Directions - Show each line of the records below where the word "Family" occurs.

The data -

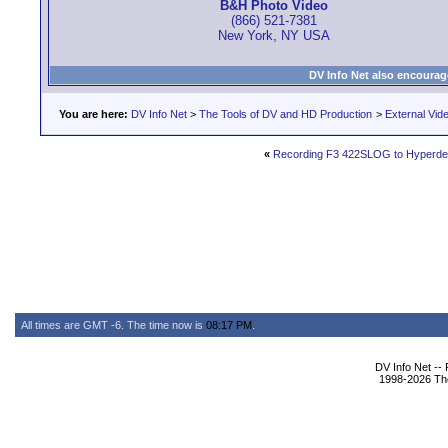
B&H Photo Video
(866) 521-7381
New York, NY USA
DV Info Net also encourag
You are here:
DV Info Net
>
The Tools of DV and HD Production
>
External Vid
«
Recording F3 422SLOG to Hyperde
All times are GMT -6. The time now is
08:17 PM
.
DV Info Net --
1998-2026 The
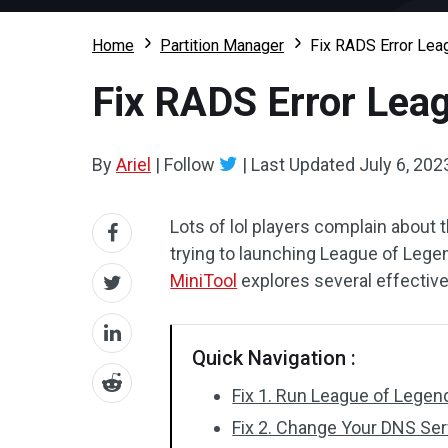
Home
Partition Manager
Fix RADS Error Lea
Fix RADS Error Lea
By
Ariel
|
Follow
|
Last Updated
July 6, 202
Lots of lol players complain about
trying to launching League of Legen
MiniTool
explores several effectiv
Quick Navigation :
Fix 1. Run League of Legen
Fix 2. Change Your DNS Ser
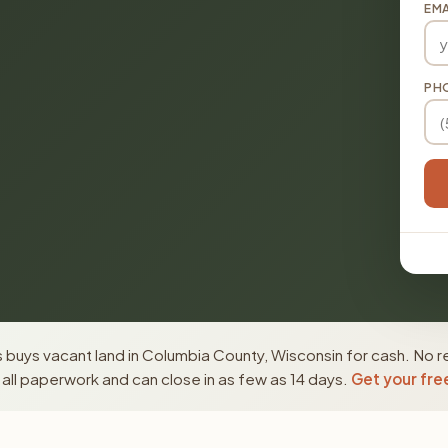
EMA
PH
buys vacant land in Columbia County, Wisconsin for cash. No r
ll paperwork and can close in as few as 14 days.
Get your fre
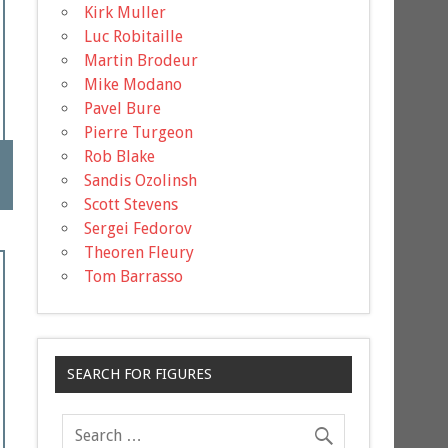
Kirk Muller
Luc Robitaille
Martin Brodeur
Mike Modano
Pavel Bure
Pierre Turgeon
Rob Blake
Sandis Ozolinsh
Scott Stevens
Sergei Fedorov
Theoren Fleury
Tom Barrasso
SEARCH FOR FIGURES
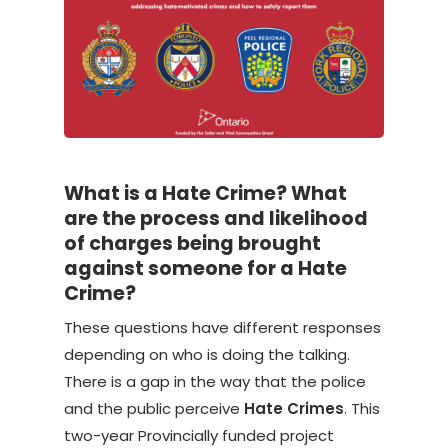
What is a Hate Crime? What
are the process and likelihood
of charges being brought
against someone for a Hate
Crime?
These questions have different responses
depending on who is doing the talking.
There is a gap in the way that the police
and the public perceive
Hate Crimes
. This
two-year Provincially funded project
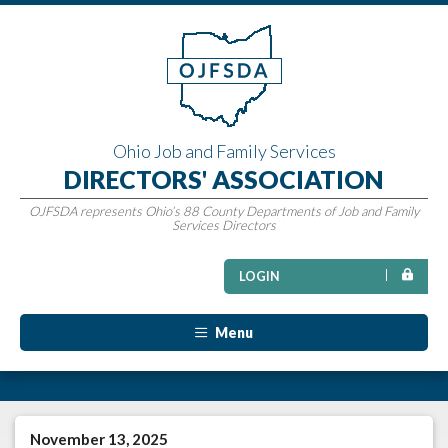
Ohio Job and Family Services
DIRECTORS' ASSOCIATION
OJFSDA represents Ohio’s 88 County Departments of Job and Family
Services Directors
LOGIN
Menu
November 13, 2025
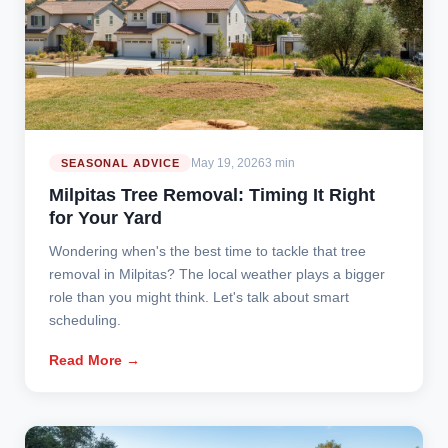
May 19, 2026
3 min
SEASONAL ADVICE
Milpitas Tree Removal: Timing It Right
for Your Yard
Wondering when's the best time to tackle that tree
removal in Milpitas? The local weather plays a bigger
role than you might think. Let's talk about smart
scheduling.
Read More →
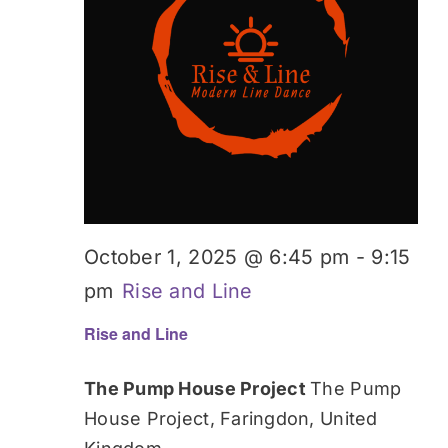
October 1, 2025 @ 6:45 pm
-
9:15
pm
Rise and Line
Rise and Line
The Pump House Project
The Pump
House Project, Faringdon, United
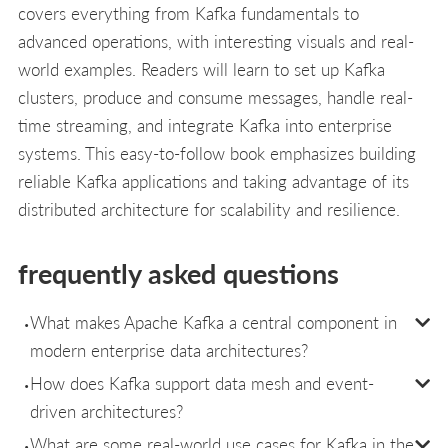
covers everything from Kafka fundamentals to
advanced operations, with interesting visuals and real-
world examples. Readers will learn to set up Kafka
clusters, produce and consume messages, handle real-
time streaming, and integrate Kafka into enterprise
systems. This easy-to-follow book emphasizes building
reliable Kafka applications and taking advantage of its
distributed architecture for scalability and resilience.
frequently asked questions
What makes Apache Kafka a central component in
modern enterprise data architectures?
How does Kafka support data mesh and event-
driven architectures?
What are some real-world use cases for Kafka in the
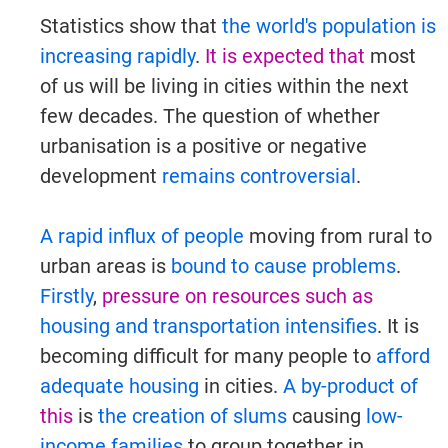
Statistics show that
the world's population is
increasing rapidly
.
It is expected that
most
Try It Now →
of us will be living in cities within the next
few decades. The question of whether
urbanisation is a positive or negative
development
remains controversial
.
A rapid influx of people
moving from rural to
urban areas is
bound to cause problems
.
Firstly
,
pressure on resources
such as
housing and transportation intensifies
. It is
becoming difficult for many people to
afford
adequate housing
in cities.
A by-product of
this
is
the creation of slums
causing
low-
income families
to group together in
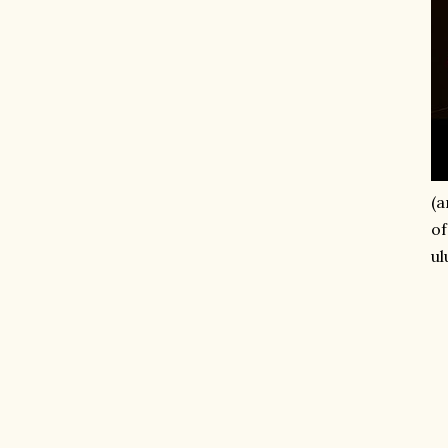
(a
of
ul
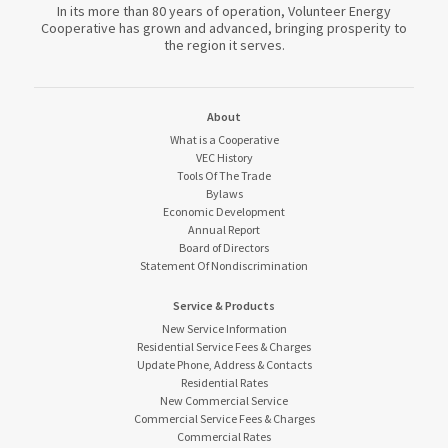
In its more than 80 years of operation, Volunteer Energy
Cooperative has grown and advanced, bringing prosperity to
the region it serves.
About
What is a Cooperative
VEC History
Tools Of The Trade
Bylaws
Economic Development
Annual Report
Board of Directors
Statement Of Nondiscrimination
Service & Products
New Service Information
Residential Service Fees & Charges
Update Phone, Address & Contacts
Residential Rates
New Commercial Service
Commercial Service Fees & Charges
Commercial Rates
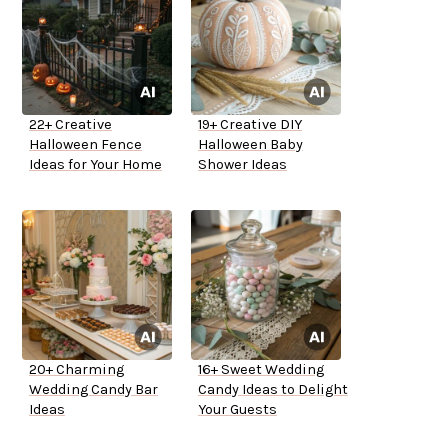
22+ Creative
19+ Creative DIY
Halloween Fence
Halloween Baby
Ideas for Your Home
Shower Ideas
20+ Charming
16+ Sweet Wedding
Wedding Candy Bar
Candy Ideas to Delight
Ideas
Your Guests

Task solution -
Ohio Job and Family Services
OJFSDA represents Ohio’s 88 County Departments of Job and Family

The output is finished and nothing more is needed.